Legislated public holidays
The rules for employee entitlement to legislated holidays in Ontario are surprisingly complex. Currently there are nine legislated paid holidays in Ontario. They are:
- New Year’s Day
- Family day
- Labour Day
- Good Friday
- Thanksgiving Day
- Victoria Day
- Christmas Day
- Canada Day
- Boxing Day
Customarily Ontario employers provide at least ten paid holidays each year. The two additional days are often Simcoe Day in Ontario (the first Monday in August) and a floater holiday (e.g. Easter Monday). Employees may request a holiday to observe religious holidays that are not recognized by legislation. To support such a request organizations should consider:
- granting an unpaid leave of absence for the employee for the day
- allowing the employee to observe the holiday as a day of vacation
- allowing the employee to take a paid floating holiday for the day requested.
Loss of holiday pay entitlement
Under certain circumstances an employee may lose their entitlement to receive holiday pay. In these situations legislated public holidays taken need not be paid for by the employer. These situations are where the employee:
- has been employed for less than three months
- fails to report for work on a scheduled work day either before or after a holiday without giving notice
- has agreed to work on a public holiday and fails to report for work
- has not earned wages on at least twelve days during the four weeks immediately preceding a holiday.

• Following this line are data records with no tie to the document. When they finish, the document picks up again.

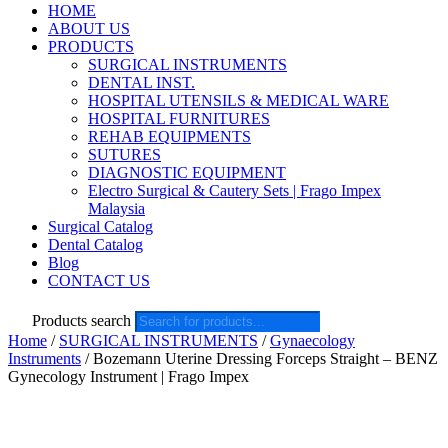
HOME
ABOUT US
PRODUCTS
SURGICAL INSTRUMENTS
DENTAL INST.
HOSPITAL UTENSILS & MEDICAL WARE
HOSPITAL FURNITURES
REHAB EQUIPMENTS
SUTURES
DIAGNOSTIC EQUIPMENT
Electro Surgical & Cautery Sets | Frago Impex
Malaysia
Surgical Catalog
Dental Catalog
Blog
CONTACT US
Products search
Home
/
SURGICAL INSTRUMENTS
/
Gynaecology
Instruments
/ Bozemann Uterine Dressing Forceps Straight – BENZ
Gynecology Instrument | Frago Impex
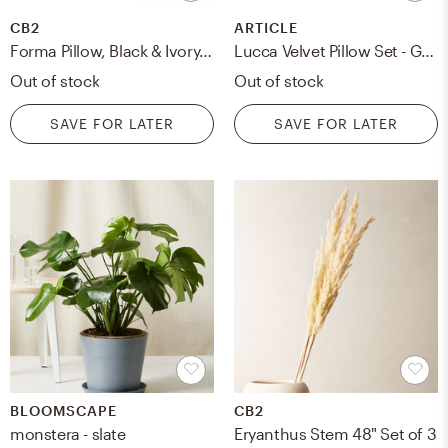
CB2
ARTICLE
Forma Pillow, Black & Ivory, 36" x 16"
Lucca Velvet Pillow Set - Grass Green
Out of stock
Out of stock
SAVE FOR LATER
SAVE FOR LATER
BLOOMSCAPE
CB2
monstera - slate
Eryanthus Stem 48" Set of 3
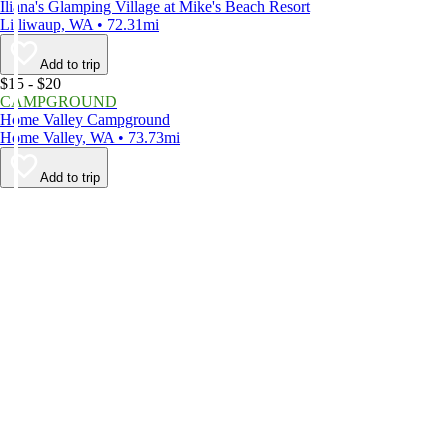
Iliana's Glamping Village at Mike's Beach Resort
Lilliwaup, WA • 72.31mi
Add to trip
$15 - $20
CAMPGROUND
Home Valley Campground
Home Valley, WA • 73.73mi
Add to trip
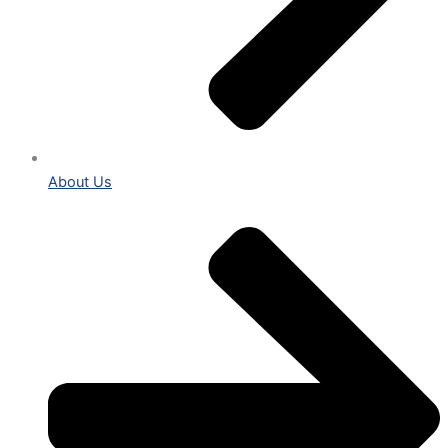
About Us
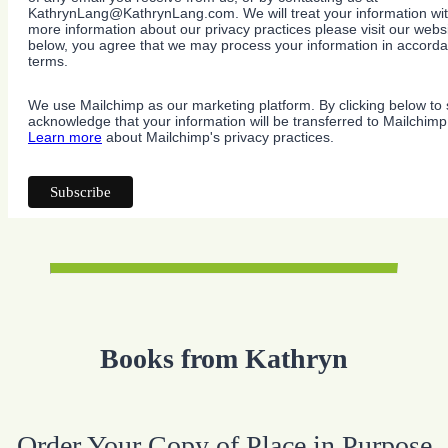
KathrynLang@KathrynLang.com. We will treat your information wit
more information about our privacy practices please visit our websi
below, you agree that we may process your information in accorda
terms.
We use Mailchimp as our marketing platform. By clicking below to 
acknowledge that your information will be transferred to Mailchimp
Learn more
about Mailchimp's privacy practices.
Books from Kathryn
Order Your Copy of Place in Purpose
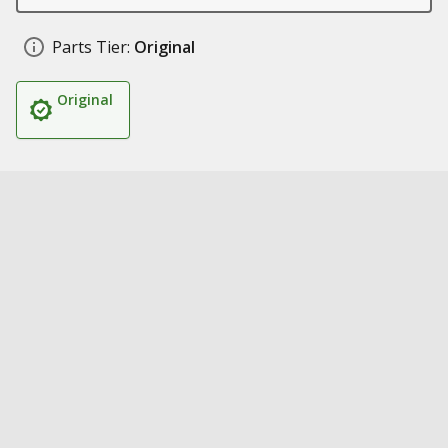
Parts Tier:
Original
Original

This last point is important in situations where employers hire staff on an irregular basis. Full or part-time staff who earn wages on at least twelve days during the four weeks immediately preceding the holiday are entitled to pay for the relevant legislated public holiday. If you have significant part-time staff that are not receiving pay for legislated holidays you should check the regulations under the Employment Standards Act.
Statutory leaves of absence
Statutory provisions for pregnancy and parental leaves of absence are detailed in the Employment Standards Act. In summary, an employee is entitled to 17 weeks of unpaid leave of absence for pregnancy only if they have been employed for at least thirteen weeks preceding the estimated date of delivery. During the leave of absence the employer must continue to provide and make contributions to non-statutory benefits such as pension plans, health and dental plans unless the employee declines coverage in writing.

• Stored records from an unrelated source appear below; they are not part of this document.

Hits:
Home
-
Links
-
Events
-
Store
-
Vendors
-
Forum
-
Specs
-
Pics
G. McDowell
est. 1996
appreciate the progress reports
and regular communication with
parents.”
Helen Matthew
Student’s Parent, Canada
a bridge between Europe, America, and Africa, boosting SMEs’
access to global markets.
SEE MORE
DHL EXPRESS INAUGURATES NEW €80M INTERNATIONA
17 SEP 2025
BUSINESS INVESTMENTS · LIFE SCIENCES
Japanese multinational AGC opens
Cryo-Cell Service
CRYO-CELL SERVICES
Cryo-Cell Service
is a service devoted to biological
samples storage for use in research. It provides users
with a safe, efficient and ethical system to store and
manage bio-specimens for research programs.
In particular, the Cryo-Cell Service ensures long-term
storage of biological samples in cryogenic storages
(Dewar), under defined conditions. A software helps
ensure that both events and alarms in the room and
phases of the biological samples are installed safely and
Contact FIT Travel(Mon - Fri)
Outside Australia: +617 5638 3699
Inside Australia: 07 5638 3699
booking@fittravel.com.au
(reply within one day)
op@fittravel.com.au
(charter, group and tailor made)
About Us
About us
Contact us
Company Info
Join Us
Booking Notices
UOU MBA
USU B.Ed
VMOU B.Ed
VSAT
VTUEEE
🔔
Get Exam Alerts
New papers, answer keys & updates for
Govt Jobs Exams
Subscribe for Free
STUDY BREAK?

It is critical to note that on returning to work the employee must be reinstated to the same position he/she left and at the same rate of pay. The Ontario courts have been extremely unforgiving in cases where employers have terminated employees while they were on maternity or paternity leave. If you are considering such a course of action it is imperative that you consult a labour lawyer first.

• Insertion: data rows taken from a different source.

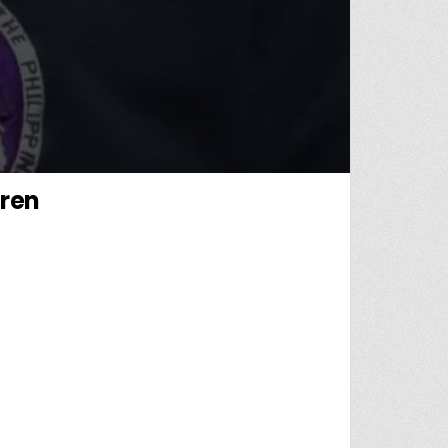
dren
AL AUTHORITY OF CHILDREN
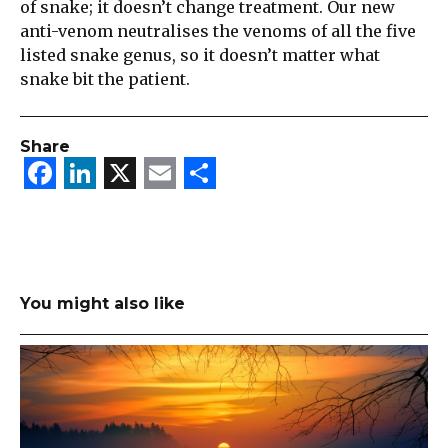
of snake; it doesn’t change treatment. Our new
anti-venom neutralises the venoms of all the five
listed snake genus, so it doesn’t matter what
snake bit the patient.
Share
Facebook
LinkedIn
X
Email
Share
You might also like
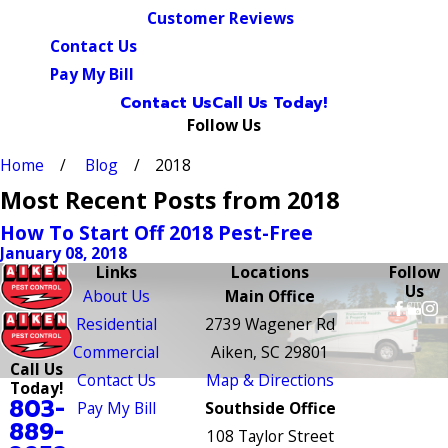
Customer Reviews
Contact Us
Pay My Bill
Contact Us
Call Us Today!
Follow Us
Home
Blog
2018
Most Recent Posts from 2018
How To Start Off 2018 Pest-Free
January 08, 2018
Links
Locations
Follow
Us
About Us
Main Office
Residential
2739 Wagener Rd
Commercial
Aiken, SC 29801
Call Us
Contact Us
Map & Directions
Today!
803-
Pay My Bill
Southside Office
889-
108 Taylor Street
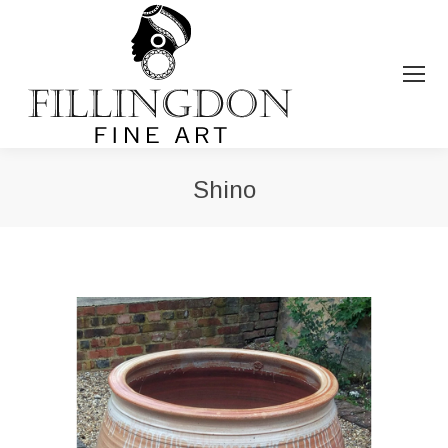
Shino
You are here:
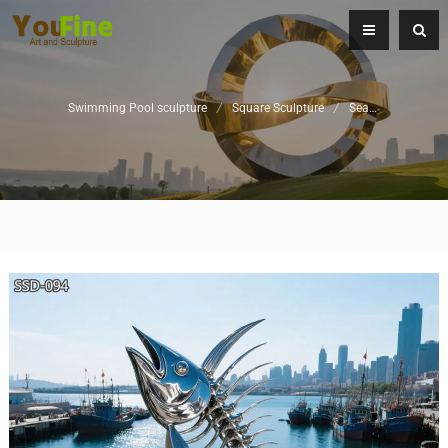
Swimming Pool sculpture
/
Square Sculpture
/
Seaside Sculptures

Note also that vacation continues to accrue during pregnancy leave. If, as was suggested before, you quote vacation pay entitlement in terms of a percentage of salaries earned then, while the employee may earn an extra week or two of vacation time during the pregnancy leave, the employer need not pay the employee for the time away. If, on the other hand, employees are guaranteed a specified number of paid weeks per year then the employer may not only be required to give the employee vacation time earned during the unpaid maternity leave but they may also be required to pay the employee for the time off.